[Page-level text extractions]
--- --- ---

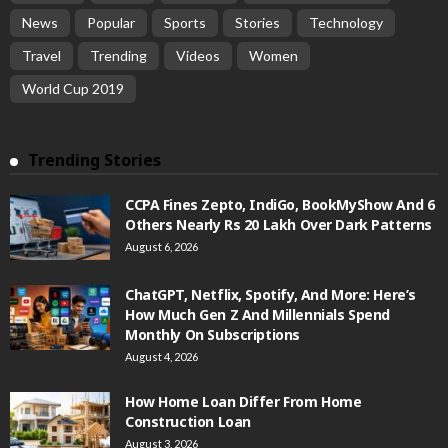
News
Popular
Sports
Stories
Technology
Travel
Trending
Videos
Women
World Cup 2019
Trending Stories
CCPA Fines Zepto, IndiGo, BookMyShow And 6
Others Nearly Rs 20 Lakh Over Dark Patterns
August 6, 2026
ChatGPT, Netflix, Spotify, And More: Here’s
How Much Gen Z And Millennials Spend
Monthly On Subscriptions
August 4, 2026
How Home Loan Differ From Home
Construction Loan
August 3, 2026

--- --- ---

## What you have to do
Print the records above verbatim, minus any pictures.

## Answer section
News
Popular
Sports
Stories
Technology
Travel
Trending
Videos
Women
World Cup 2019
Trending Stories
CCPA Fines Zepto, IndiGo, BookMyShow And 6
Others Nearly Rs 20 Lakh Over Dark Patterns
August 6, 2026
ChatGPT, Netflix, Spotify, And More: Here’s
How Much Gen Z And Millennials Spend
Monthly On Subscriptions
August 4, 2026
How Home Loan Differ From Home
Construction Loan
August 3, 2026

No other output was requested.